Certainly, No5 was in serious need of a repositioning, having become what one observer remarked was "the scent you buy your mistress in the airport or your grandma for her birthday".
Chanel’s response was to make No5 less widely available and to embark on huge ad campaigns using big-name directors and stars.
The strategy reached its spectacular climax in 2004 when the fragrance house paired the director Baz Luhrmann (of Strictly Ballroom, Romeo + Juliet and Moulin Rouge! fame) with the Academy Award-winning actress Nicole Kidman to create the most expensive TV commercial ever made.
It was less of an ad and more of a mini-feature film – with a budget to match.
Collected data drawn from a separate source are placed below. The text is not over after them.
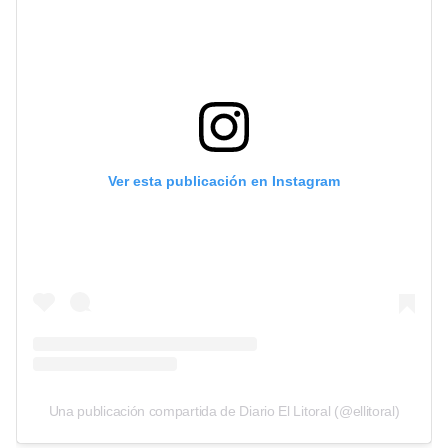
Ver esta publicación en Instagram
Una publicación compartida de Diario El Litoral (@ellitoral)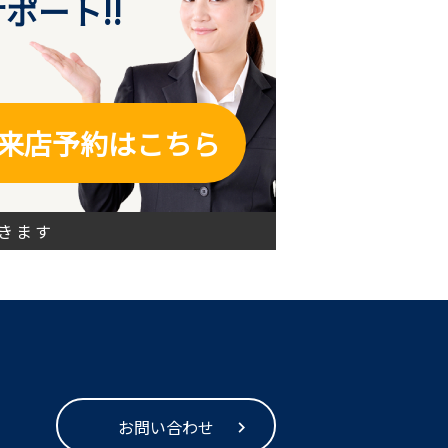
ポート!!
来店予約はこちら
きます
お問い合わせ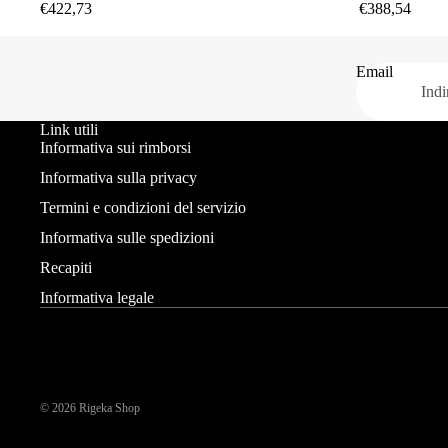
€422,73
€388,54
Email
Link utili
Informativa sui rimborsi
Informativa sulla privacy
Termini e condizioni del servizio
Informativa sulle spedizioni
Recapiti
Informativa legale
© 2026
Rigeka Shop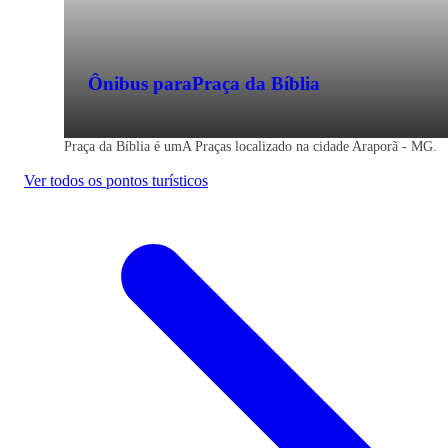
Ônibus para
Praça da Bíblia
Praça da Bíblia é umA Praças localizado na cidade Araporã - MG.
Ver todos os pontos turísticos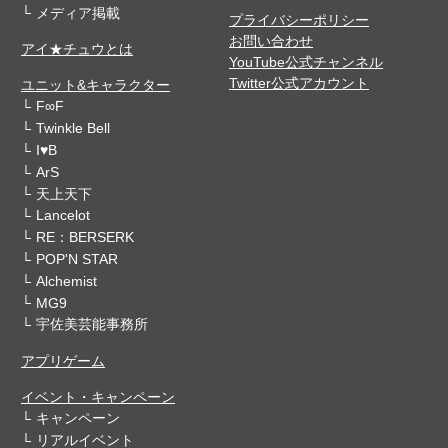
メディア掲載
プライバシーポリシー
お問い合わせ
アイ★チュウとは
YouTube公式チャンネル
Twitter公式アカウント
ユニット&キャラクター
F∞F
Twinkle Bell
I♥B
ArS
天上天下
Lancelot
RE：BERSERK
POP'N STAR
Alchemist
MG9
宇佐美芸能事務所
アプリゲーム
イベント・キャンペーン
キャンペーン
リアルイベント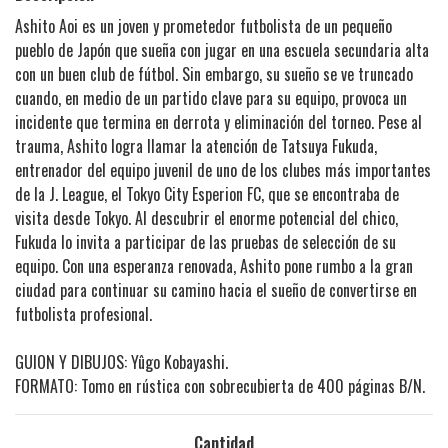
Ashito Aoi es un joven y prometedor futbolista de un pequeño
pueblo de Japón que sueña con jugar en una escuela secundaria alta
con un buen club de fútbol. Sin embargo, su sueño se ve truncado
cuando, en medio de un partido clave para su equipo, provoca un
incidente que termina en derrota y eliminación del torneo. Pese al
trauma, Ashito logra llamar la atención de Tatsuya Fukuda,
entrenador del equipo juvenil de uno de los clubes más importantes
de la J. League, el Tokyo City Esperion FC, que se encontraba de
visita desde Tokyo. Al descubrir el enorme potencial del chico,
Fukuda lo invita a participar de las pruebas de selección de su
equipo. Con una esperanza renovada, Ashito pone rumbo a la gran
ciudad para continuar su camino hacia el sueño de convertirse en
futbolista profesional.
GUION Y DIBUJOS: Yûgo Kobayashi.
FORMATO: Tomo en rústica con sobrecubierta de 400 páginas B/N.
Cantidad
The production cost a total of £18 million and Kidman was paid £2 million – a fee equal to the entire cost of the 1995 Oscar-nominated movie Trainspotting.
The four-minute spot, which received its world premiere on Channel 4, was the subject of much advanced hype with teaser ads. The commercial even got included in TV listings.
The high-gloss production featured costumes designed by Karl Lagerfeld and music by Debussy.
Luhrmann later compared the plot to that of Roman Holiday, with Kidman playing an actress who has a fling with a man she meets in a taxi before being forced to return to her glamorous world.
How successful has the big-budget approach been? Chanel, a private company, does not release sales figures, but perfume and cosmetics account for 55 per cent of its revenue – and a bottle of No5 is sold somewhere in the world every 30 seconds.